The Low Income Home Energy Assistance Program (LIHEAP) helps low-income households with heating and cooling costs. The program operates throughout the United States through yearly grants funded by the Federal Government. In addition to heating and cooling assistance, LIHEAP offers home weatherization assistance and emergency assistance for households facing utility disconnection due to nonpayment. Apply for benefits through your Department of Social Services, or call the National Energy Assistance Referral project at for more information.
How It Works
Once approved, a household receives a letter detailing benefit amounts based on family size, utility costs and income. The local LIHEAP agency also notifies utilities providers of the benefit amounts. In some areas, gas and electric companies notified of a household's enrollment in an energy assistance plan cannot disconnect utilities for nonpayment during the winter months. Additionally, the program assists households currently disconnected from heating or cooling utilities with reconnection. LIHEAP pays energy providers directly during the regular billing cycle until the funds are depleted. Eligible families may qualify for free or low-cost energy-related home repairs or other weatherization services.
While the Federal Government determines maximum LIHEAP income requirements based on annual Federal Poverty Guidelines (FPG), states may establish lower or higher income limits depending on the state's median income. As of 2010, individuals may qualify for energy assistance if the household income does not exceed 150 percent of the FPG or 60 percent of the state's median income.
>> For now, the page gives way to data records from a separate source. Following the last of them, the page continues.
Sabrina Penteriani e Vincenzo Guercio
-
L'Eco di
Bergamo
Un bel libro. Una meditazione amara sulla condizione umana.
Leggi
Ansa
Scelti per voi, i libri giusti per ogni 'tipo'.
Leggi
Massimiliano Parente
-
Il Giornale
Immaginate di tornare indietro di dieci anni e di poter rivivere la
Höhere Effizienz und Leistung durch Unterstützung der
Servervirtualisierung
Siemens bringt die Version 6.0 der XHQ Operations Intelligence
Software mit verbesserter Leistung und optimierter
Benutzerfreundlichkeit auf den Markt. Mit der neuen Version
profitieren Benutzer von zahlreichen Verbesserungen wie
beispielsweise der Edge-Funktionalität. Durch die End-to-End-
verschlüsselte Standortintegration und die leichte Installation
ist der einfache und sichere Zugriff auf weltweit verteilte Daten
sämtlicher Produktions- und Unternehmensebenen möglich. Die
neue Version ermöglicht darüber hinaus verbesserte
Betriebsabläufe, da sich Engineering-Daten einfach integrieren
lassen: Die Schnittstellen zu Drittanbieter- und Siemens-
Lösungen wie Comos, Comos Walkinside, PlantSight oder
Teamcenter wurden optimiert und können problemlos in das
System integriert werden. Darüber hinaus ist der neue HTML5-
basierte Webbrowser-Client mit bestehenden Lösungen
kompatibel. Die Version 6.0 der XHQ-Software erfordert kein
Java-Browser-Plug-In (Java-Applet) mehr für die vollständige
Regardless of the median income, states cannot establish income limits lower than 110 percent of the FPG. Individuals receiving Temporary Assistance for Needy Families, Supplemental Security Income, food stamps and other eligible government benefits are automatically eligible for LIHEAP assistance.
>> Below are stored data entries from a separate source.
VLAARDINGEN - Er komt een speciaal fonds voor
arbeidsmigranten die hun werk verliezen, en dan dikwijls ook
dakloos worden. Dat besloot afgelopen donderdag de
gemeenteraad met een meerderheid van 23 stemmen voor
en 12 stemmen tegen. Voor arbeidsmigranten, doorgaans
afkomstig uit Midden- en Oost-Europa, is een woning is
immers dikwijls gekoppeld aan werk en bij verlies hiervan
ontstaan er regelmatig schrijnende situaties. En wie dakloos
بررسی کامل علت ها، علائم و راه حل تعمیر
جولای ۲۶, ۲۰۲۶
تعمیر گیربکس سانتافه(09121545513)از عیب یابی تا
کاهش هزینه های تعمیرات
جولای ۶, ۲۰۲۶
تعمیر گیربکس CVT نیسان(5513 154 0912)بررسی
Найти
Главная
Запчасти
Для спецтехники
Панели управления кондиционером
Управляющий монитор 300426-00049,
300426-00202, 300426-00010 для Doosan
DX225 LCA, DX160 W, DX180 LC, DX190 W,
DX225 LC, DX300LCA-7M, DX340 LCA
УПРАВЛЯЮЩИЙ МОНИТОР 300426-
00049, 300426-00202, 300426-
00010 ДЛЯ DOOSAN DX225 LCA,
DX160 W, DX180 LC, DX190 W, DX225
Applicants must provide proof of income and residency, identification for all household members, copies of Social Security cards, verification of United States citizenship or qualifying alien status, and recent utility or heating bills. Utility bills are required to estimate average heating and cooling costs for benefit determination and to set up payments with energy providers.
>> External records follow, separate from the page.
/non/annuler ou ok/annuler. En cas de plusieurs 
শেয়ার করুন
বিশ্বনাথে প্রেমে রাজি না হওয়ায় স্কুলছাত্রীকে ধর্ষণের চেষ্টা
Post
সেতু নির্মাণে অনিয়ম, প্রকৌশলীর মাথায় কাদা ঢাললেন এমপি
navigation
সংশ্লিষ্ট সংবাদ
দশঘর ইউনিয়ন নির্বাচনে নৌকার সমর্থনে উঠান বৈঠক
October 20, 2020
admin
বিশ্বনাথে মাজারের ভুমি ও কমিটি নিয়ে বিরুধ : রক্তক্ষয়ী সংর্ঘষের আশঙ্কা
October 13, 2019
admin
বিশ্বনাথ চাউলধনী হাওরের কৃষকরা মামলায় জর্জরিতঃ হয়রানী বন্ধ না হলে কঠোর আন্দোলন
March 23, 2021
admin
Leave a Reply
Except for emergency services, funds may be limited in some areas. Households with children or with elderly and disabled members receive priority treatment, followed by households with high energy needs and low income. States set aside emergency funds for households facing disconnection, but individuals are encouraged to apply early for monthly assistance. Depending on state policy, some areas may provide cooling assistance and heating assistance separately.